Full code executable on Colab

!pip install -q xpress

import contextlib
import numpy as np
import os
import pandas as pd
import xpress as xp

from google.colab import files
uploaded = files.upload()

df_employee = pd.read_csv('./employee_dummy.csv')
df_task = pd.read_csv('./task_dummy.csv')

sr_expected_hour = df_employee['Hours available to work']
sr_n_employee = df_task[
'Number of people required']
sr_task_hour_per_employee = df_task[
'Required hours'] /df_task['Required number of people']

n_people = len (sr_expected_hour)
n_task = len (sr_task_hour_per_employee)

xs = np.array(
[xp.var(name= f'x {i}', vartype=xp.binary)
      for i in range (n_people*n_task)]).reshape(n_people, n_task)

vs = np.array(
[xp.var(name= f'v {i}')
       for i in range (n_people)]).reshape(-1, 1)

m = xp.problem()

m.addVariable(xs, vs)

m.setObjective(xp.Sum(vs), sense=xp.minimize)

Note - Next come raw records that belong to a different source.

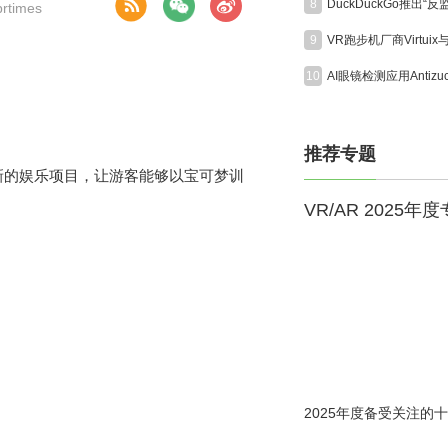
8
times
9
10
推荐专题
一项新的娱乐项目，让游客能够以宝可梦训
VR/AR 2025年
2025年度备受关注的十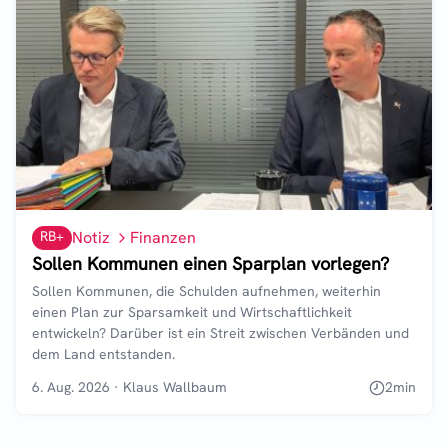
RB+
Notiz
Finanzen
Sollen Kommunen einen Sparplan vorlegen?
Sollen Kommunen, die Schulden aufnehmen, weiterhin
einen Plan zur Sparsamkeit und Wirtschaftlichkeit
entwickeln? Darüber ist ein Streit zwischen Verbänden und
dem Land entstanden.
6. Aug. 2026
·
Klaus Wallbaum
2
min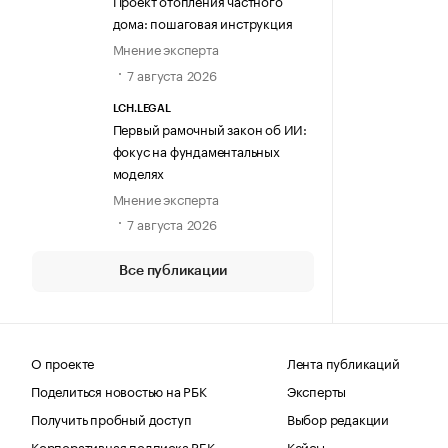
Проект отопления частного
дома: пошаговая инструкция
Мнение эксперта
7 августа 2026
LCH.LEGAL
Первый рамочный закон об ИИ:
фокус на фундаментальных
моделях
Мнение эксперта
7 августа 2026
Все публикации
О проекте
Лента публикаций
Поделиться новостью на РБК
Эксперты
Получить пробный доступ
Выбор редакции
Корпоративная подписка РБК
Кейсы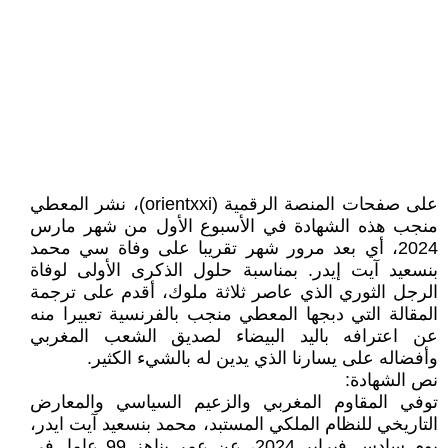
على صفحات المنصة الرقمية (orientxxi)، نشر المعطي
منجب هذه الشهادة في الأسبوع الأول من شهر مارس
2024، أي بعد مرور شهر تقريبا على وفاة سي محمد
بنسعيد آيت إيدر. بمناسبة حلول الذكرى الأولى لوفاة
الرجل الثوري الذي عاصر ثلاثة ملوك، أقدم على ترجمة
المقالة التي دبجها المعطي منجب بالفرنسية تعبيرا منه
عن اعترافه باليد البيضاء لصديق الشعب المغربي
وأفضاله على يسارنا الذي يدين له بالشيء الكثير.
نص الشهادة:
توفي المقاوم المغربي والزعيم السياسي والمعارض
التاريخي للنظام الملكي المستبد، محمد بنسعيد آيت ايدر،
يوم سادس فبراير 2024، عن عمر يناهز 99 عاما. في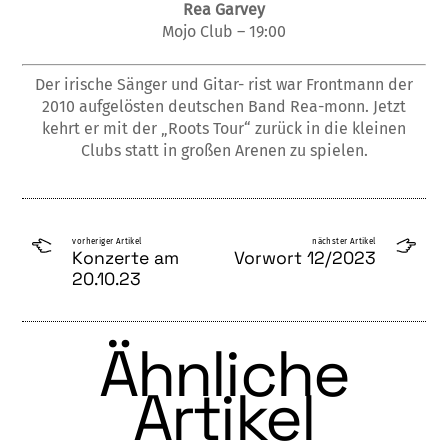
Rea Garvey
Mojo Club – 19:00
Der irische Sänger und Gitar- rist war Frontmann der
2010 aufgelösten deutschen Band Rea-monn. Jetzt
kehrt er mit der „Roots Tour“ zurück in die kleinen
Clubs statt in großen Arenen zu spielen.
vorheriger Artikel
nächster Artikel
Konzerte am
Vorwort 12/2023
20.10.23
Ähnliche
Artikel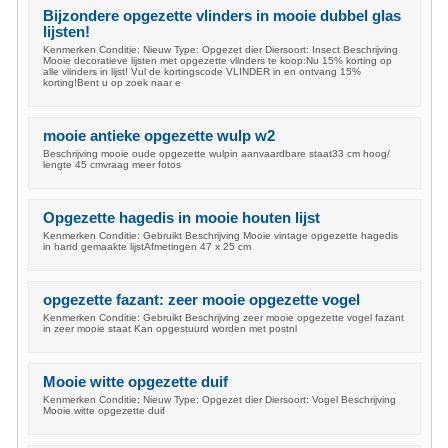
Bijzondere opgezette vlinders in mooie dubbel glas
lijsten!
Kenmerken Conditie: Nieuw Type: Opgezet dier Diersoort: Insect Beschrijving
Mooie decoratieve lijsten met opgezette vlinders te koop:Nu 15% korting op
alle vlinders in lijst! Vul de kortingscode VLINDER in en ontvang 15%
korting!Bent u op zoek naar e
mooie antieke opgezette wulp w2
Beschrijving mooie oude opgezette wulpin aanvaardbare staat33 cm hoog/
lengte 45 cmvraag meer fotos
Opgezette hagedis in mooie houten lijst
Kenmerken Conditie: Gebruikt Beschrijving Mooie vintage opgezette hagedis
in hand gemaakte lijstAfmetingen 47 x 25 cm
opgezette fazant: zeer mooie opgezette vogel
Kenmerken Conditie: Gebruikt Beschrijving zeer mooie opgezette vogel fazant
in zeer mooie staat Kan opgestuurd worden met postnl
Mooie witte opgezette duif
Kenmerken Conditie: Nieuw Type: Opgezet dier Diersoort: Vogel Beschrijving
Mooie witte opgezette duif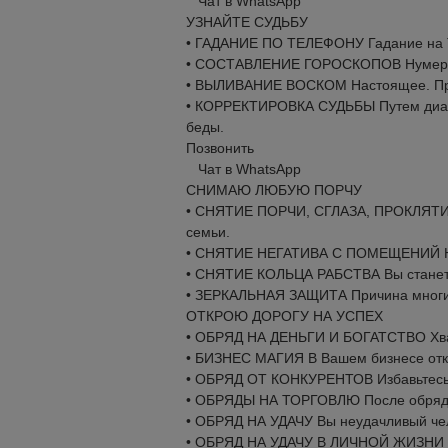
Чат в WhatsApp
УЗНАЙТЕ СУДЬБУ
• ГАДАНИЕ ПО ТЕЛЕФОНУ Гадание на Та
• СОСТАВЛЕНИЕ ГОРОСКОПОВ Нумеролог
• ВЫЛИВАНИЕ ВОСКОМ Настоящее. Пре
• КОРРЕКТИРОВКА СУДЬБЫ Путем диагн
беды.
Позвонить
Чат в WhatsApp
СНИМАЮ ЛЮБУЮ ПОРЧУ
• СНЯТИЕ ПОРЧИ, СГЛАЗА, ПРОКЛЯТИЯ И
семьи.
• СНЯТИЕ НЕГАТИВА С ПОМЕЩЕНИЙ Начн
• СНЯТИЕ КОЛЬЦА РАБСТВА Вы станете 
• ЗЕРКАЛЬНАЯ ЗАЩИТА Причина многих 
ОТКРОЮ ДОРОГУ НА УСПЕХ
• ОБРЯД НА ДЕНЬГИ И БОГАТСТВО Хвати
• БИЗНЕС МАГИЯ В Вашем бизнесе отк
• ОБРЯД ОТ КОНКУРЕНТОВ Избавьтесь о
• ОБРЯДЫ НА ТОРГОВЛЮ После обряда 
• ОБРЯД НА УДАЧУ Вы неудачливый чел
• ОБРЯД НА УДАЧУ В ЛИЧНОЙ ЖИЗНИ Вы 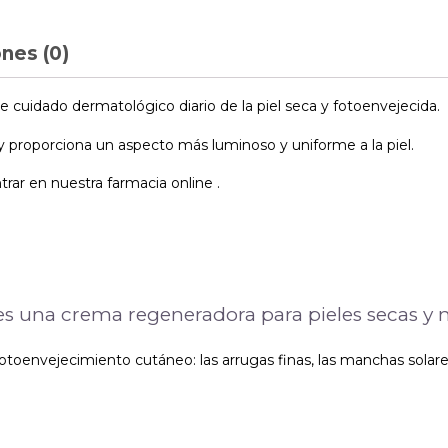
nes (0)
idado dermatológico diario de la piel seca y fotoenvejecida.
 proporciona un aspecto más luminoso y uniforme a la piel.
r en nuestra farmacia online .
 una crema regeneradora para pieles secas y m
fotoenvejecimiento cutáneo: las arrugas finas, las manchas solar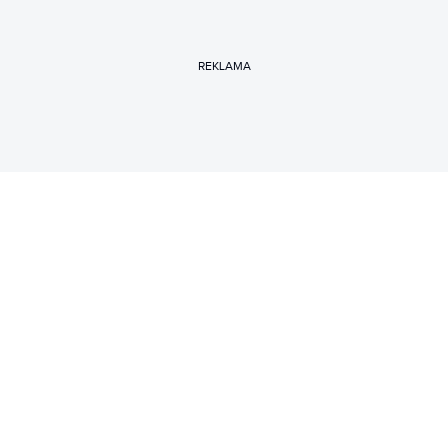
REKLAMA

diff = xs.dot(sr_task_hour_per_employee) - sr_expected_hour.values
diff_rev = sr_expected_hour.values - xs.dot(sr_task_hour_per_employee)

const = [
xp.Sum(diff[i]) <= vs[i].sum ()
      for i in range (n_people)]
const += [
xp.Sum(diff_rev[i]) <= vs[i].sum ()
      for i in range (n_people)]
const += [
xp.Sum(xs.T[i]) ==n for i,
n in enumerate (sr_n_employee)]
const += [xp.Sum(xs[i]) >= 1 for i in range (n_people)]

m.addConstraint(const)

with contextlib.redirect_stdout(open (os.devnull, 'w')):
%time m.solve()

df_out = pd.DataFrame(m.getSolution(xs)) * sr_task_hour_per_employee
df_out.index = df_employee[ 'Mr.'] +' '+ df_employee[ 'First name']
df_out.columns = df_task[ 'Task']

df_diff = pd.DataFrame(
df_employee[ 'Workable Hours'] - df_out. sum (axis= 1).values)

df_diff.index = df_out.index
df_diff.columns = [ 'diff']

display(df_out)
display(df_diff)


At the end

So far, I have introduced an example of the mathematical optimization logic that I created to create a work flow that does not cause problems in staffing within the company.

By copying the above source code and preparing a little data, you can try optimizing the allocation of tasks at your fingertips, so please give it a try.

In the sequel article, I plan to introduce the content of this time when prototyping as a web application using Docker and Streamlit, and my experiences when proceeding with in-house DX, so if you are interested, please read that as well. I would be happy to receive it.

Kazuki Igeta

*1 We received useful advice on Twitter that it is possible to formulate within the linear range, so we added a section and changed the surrounding content accordingly. In the non-linear approach before the modification, the above code was executed on Colab and the execution time after reading CSV was 462 msec, while the current linear approach was able to execute in 455 msec. Larger data will likely make a bigger difference.